A demissão ocorreu em setembro de 2021, e segundo afirma Brunna, ocorreu por motivos puramente ideológicos, o que viola o primeiro artigo da lei 9.029/1995. A decisão judicial foi feita por Camila Afonso de Novoa Cavalcanti, juíza do trabalho do Amapá.
Letícia fez uma publicação criticando duramente Bolsonaro após o discurso com teor autoritário de 7 de setembro, em que ela dizia que era "completamente contra esse desgoverno e esse ser humano horroroso, corrupto, mal caráter, fascista, nazista, imbecil, incapaz e medíocre".

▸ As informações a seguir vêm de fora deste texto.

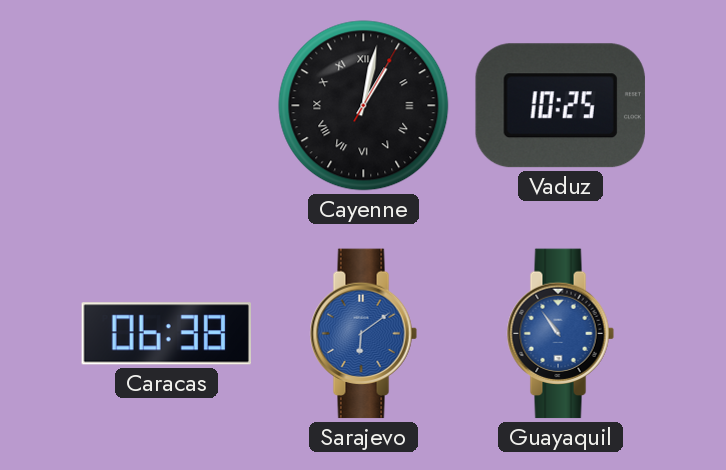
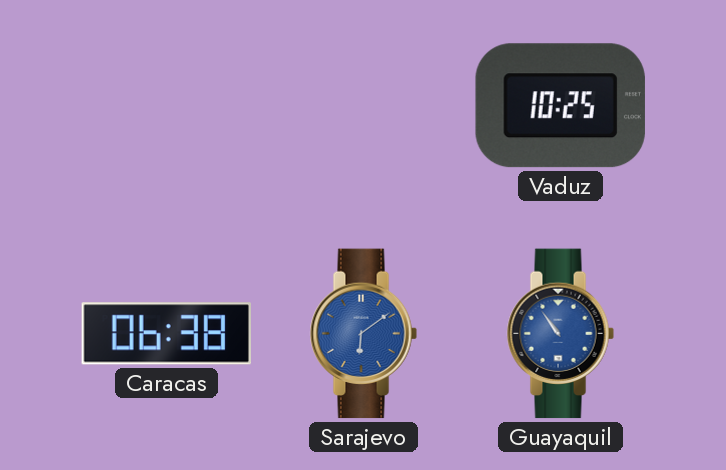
Cayenne: 1:02 -> none
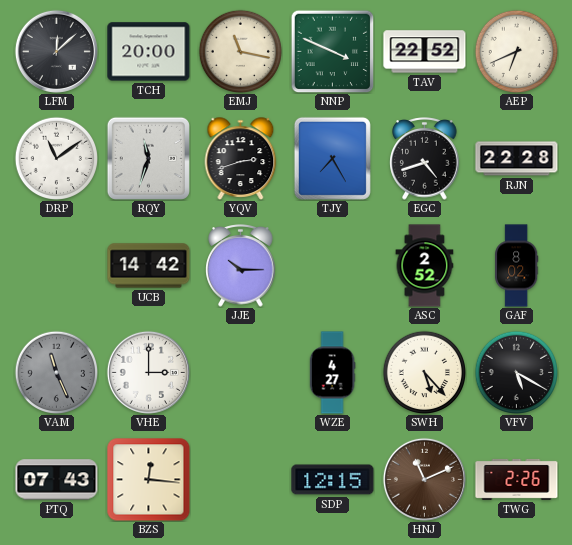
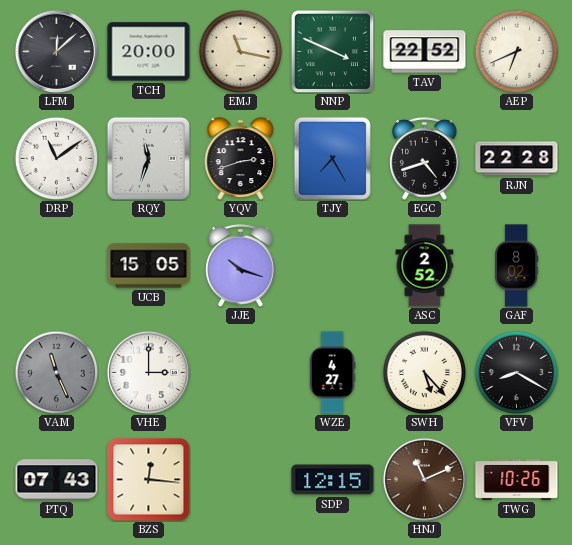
UCB: 14:42 -> 15:05
JJE: 10:15 -> 10:18
VFV: 5:20 -> 8:20
TWG: 2:26 -> 10:26
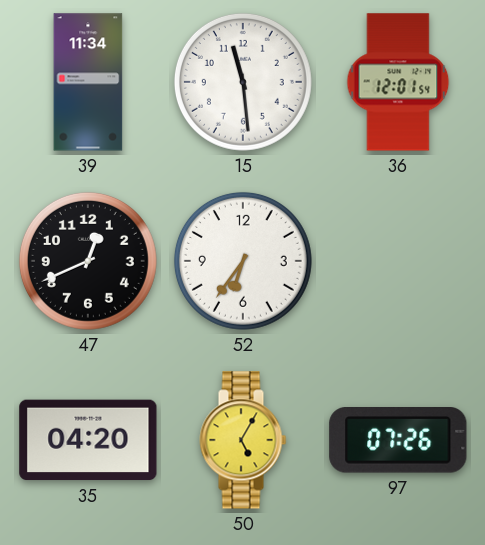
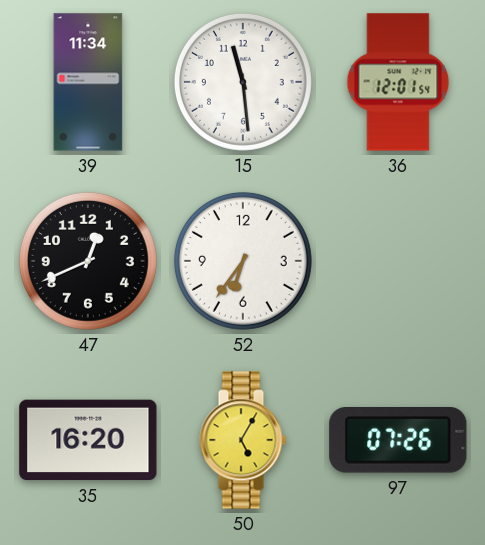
35: 04:20 -> 16:20
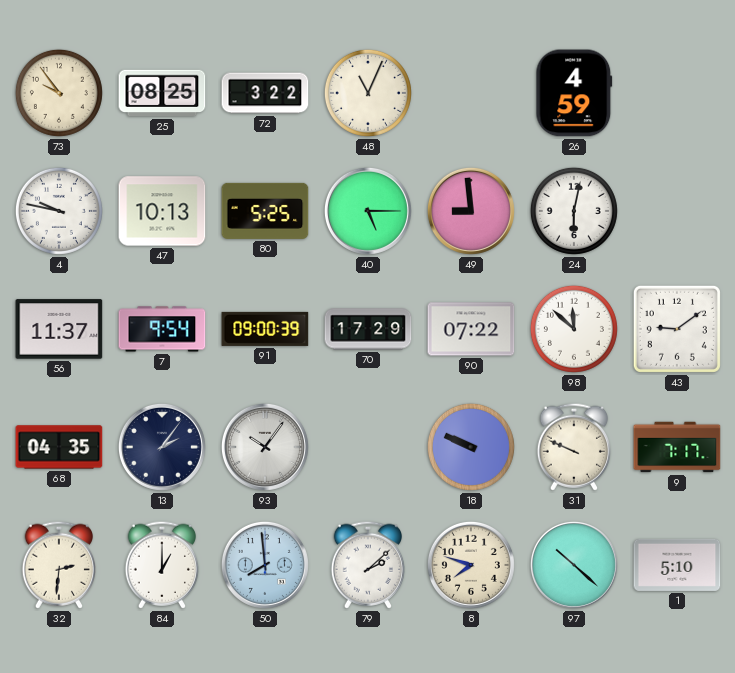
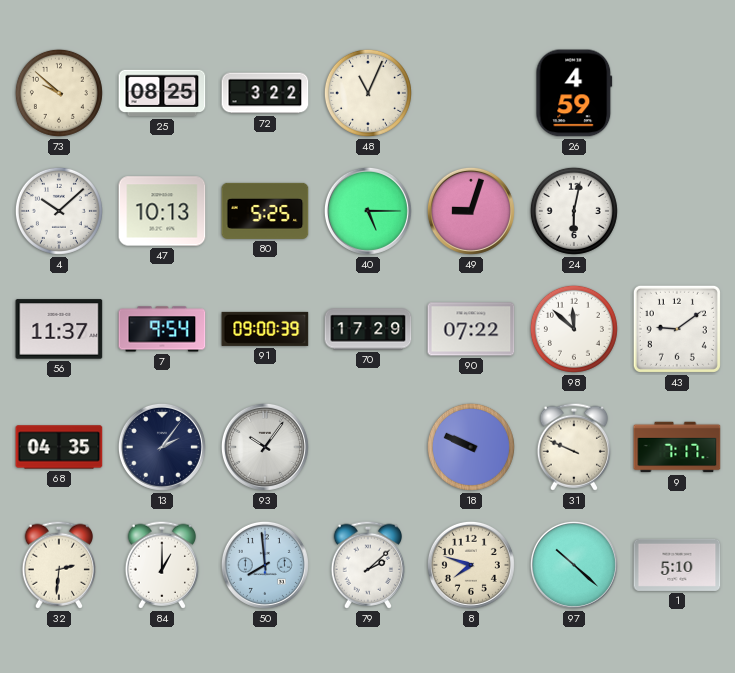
73: 9:54 -> 9:52
4: 9:47 -> 10:08
49: 8:59 -> 9:03
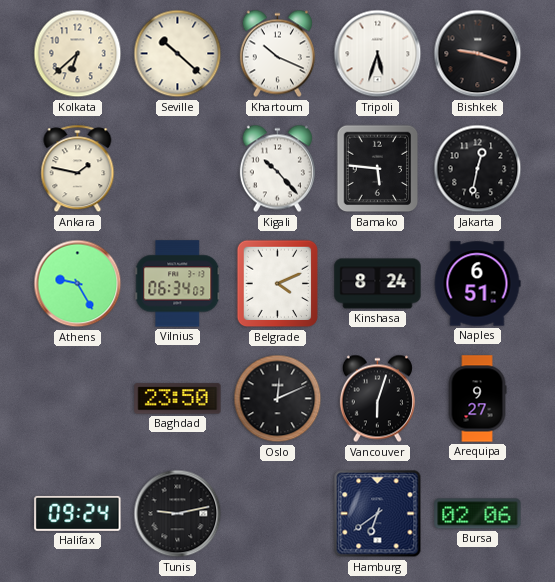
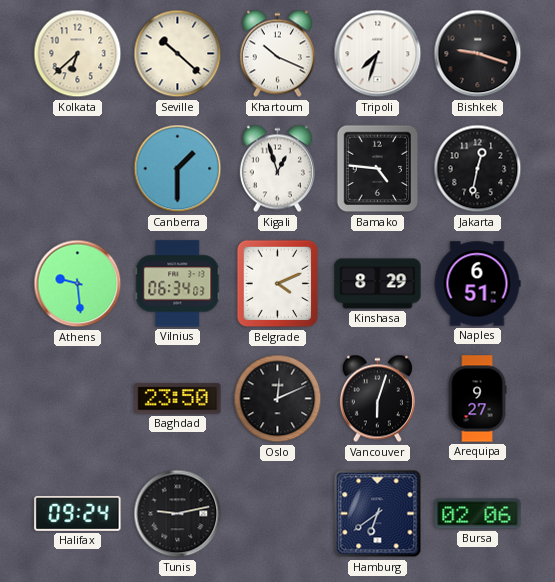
Tripoli: 5:33 -> 7:33
Ankara: 1:47 -> none
Canberra: none -> 1:30
Kigali: 10:23 -> 12:57
Bamako: 5:46 -> 4:46
Athens: 9:25 -> 9:29
Kinshasa: 8:24 -> 8:29
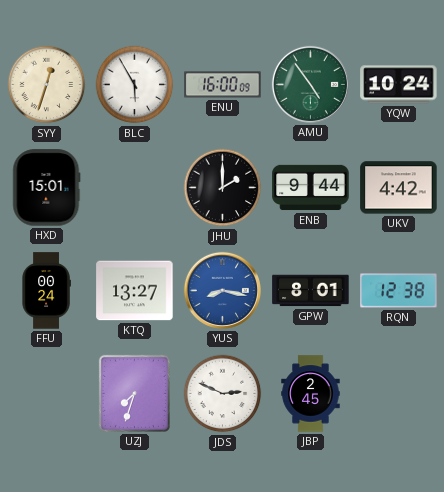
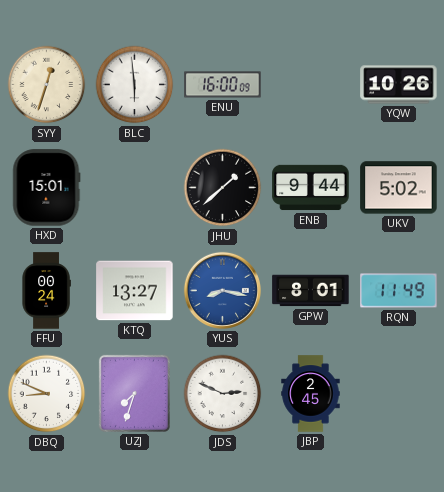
BLC: 5:55 -> 5:59
AMU: 4:54 -> none
YQW: 10:24 -> 10:26
JHU: 2:00 -> 1:38
UKV: 4:42 -> 5:02
RQN: 12:38 -> 11:49
DBQ: none -> 8:49
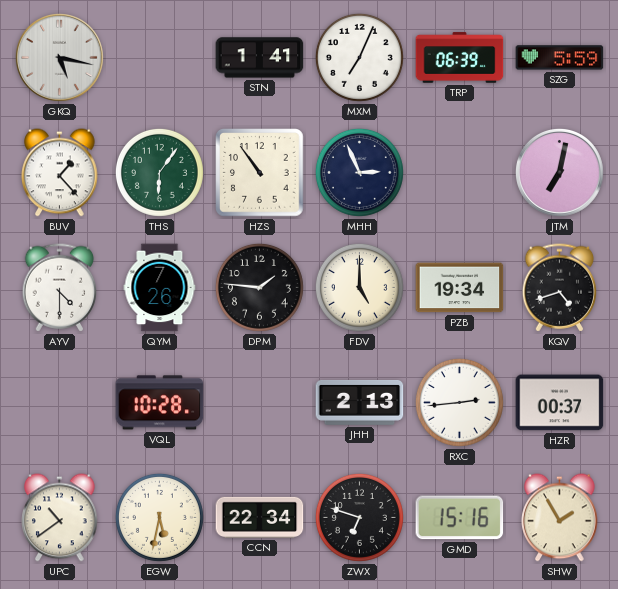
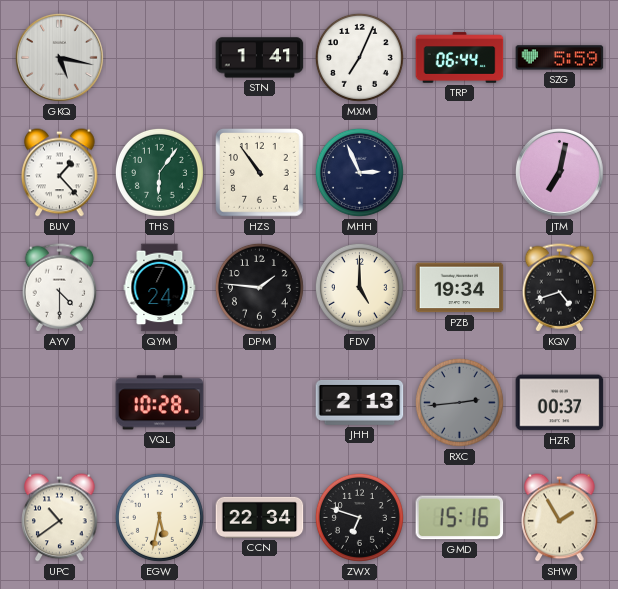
TRP: 06:39 -> 06:44
QYM: 7:26 -> 7:24
RXC dial: white -> grey
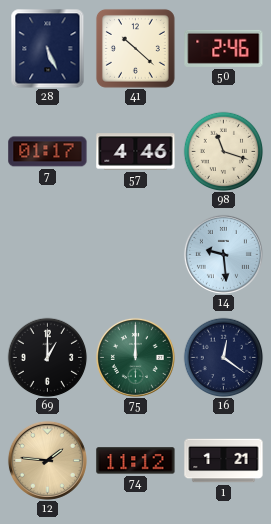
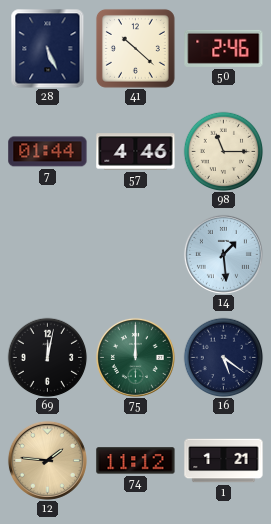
7: 01:17 -> 01:44
98: 11:18 -> 11:15
14: 9:29 -> 1:29
69: 1:00 -> 12:02
16: 12:21 -> 5:21
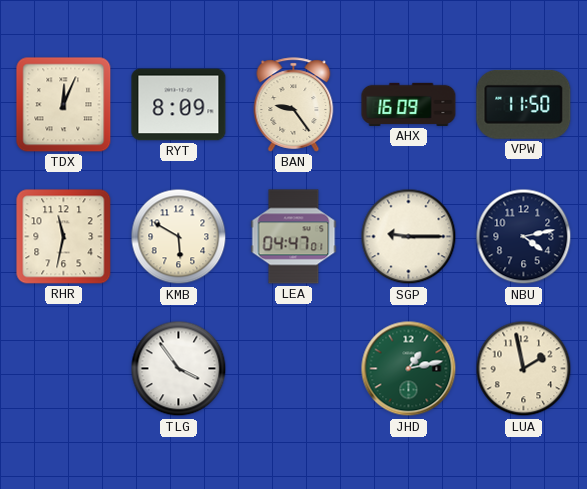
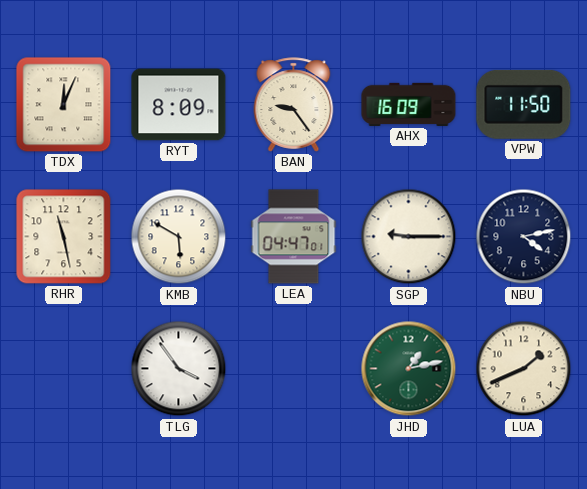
RHR: 11:32 -> 11:28
LUA: 1:58 -> 1:41
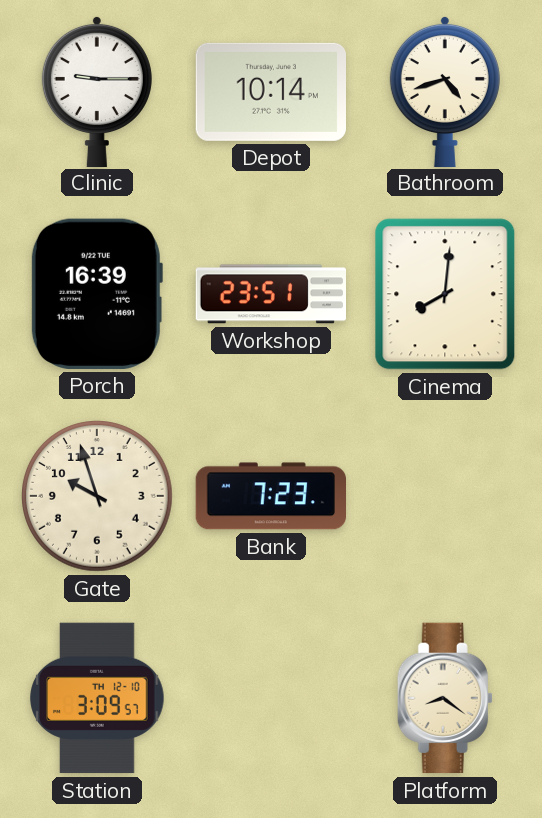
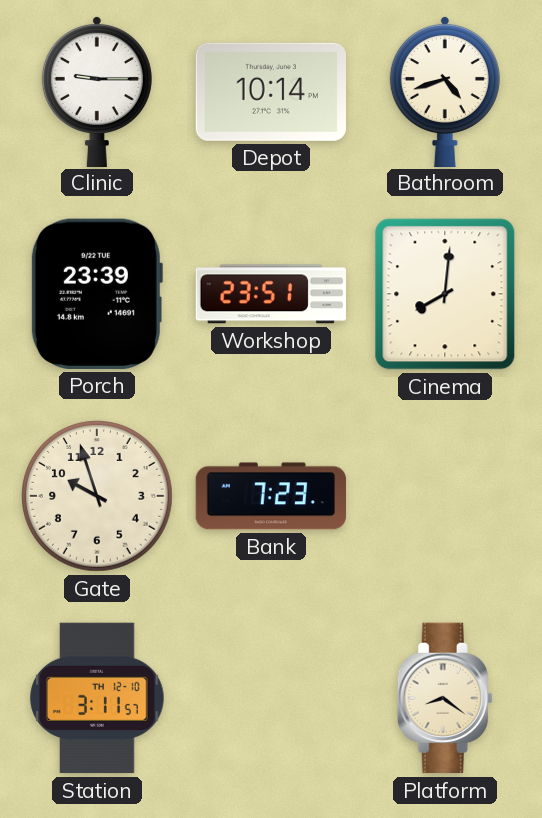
Porch: 16:39 -> 23:39
Station: 3:09 -> 3:11
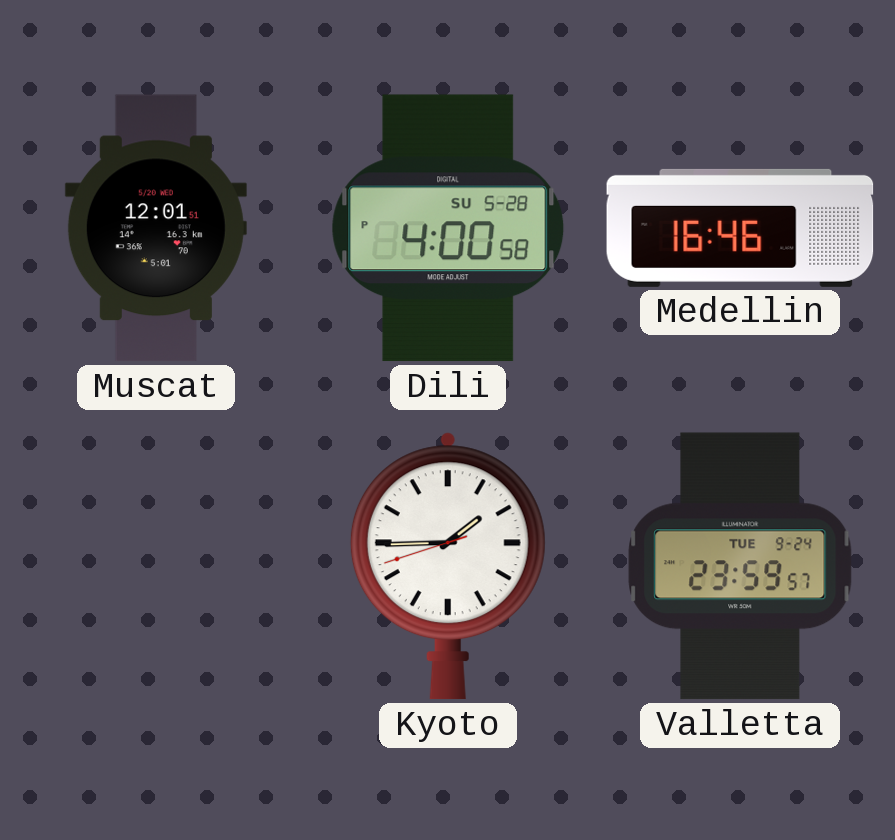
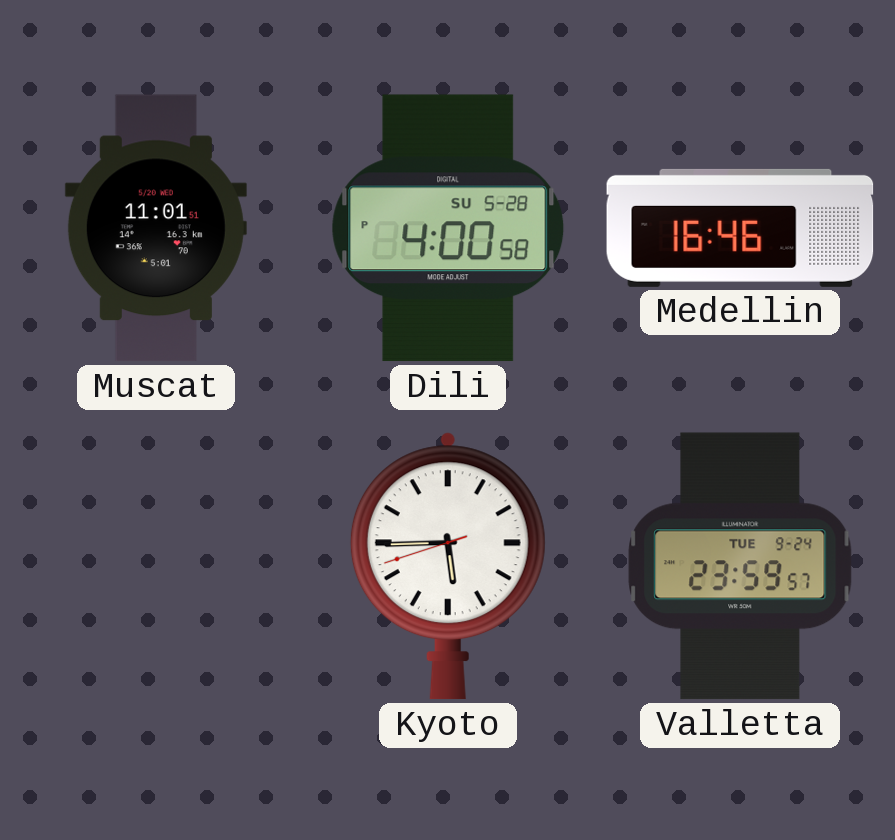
Muscat: 12:01 -> 11:01
Kyoto: 1:44 -> 5:44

Após a postagem, o pai da tatuadora teria mandado um audio para ela dizendo que ela estava demitida: "Bom dia, Brunna. Antes de ter as suas exposições de ira e deboche em suas posições políticas, lembre em respeitar quem está do outro lado, não se esqueça que eu tenho posições antagônicas". Segundo Brunna, o pai também teria a chamado de "esquerdopata" e feito maiores ofensas.
Após o episódio, a ex-funcionária entrou na justiça "com um misto de indignação, tristeza e decepção", declarou Letíca para o jornal Globo. "Eu não queria chegar a esse extremo. Não é fácil processar o próprio pai”, completou.
A tatuadora atuava como supervisora de vendas na empresa e foi demitida sem justa causa. No processo a empresa afirmou que a demissão não teve nenhuma motivação política, mas o entendimento da juíza foi de que configurou-se uma discriminação política.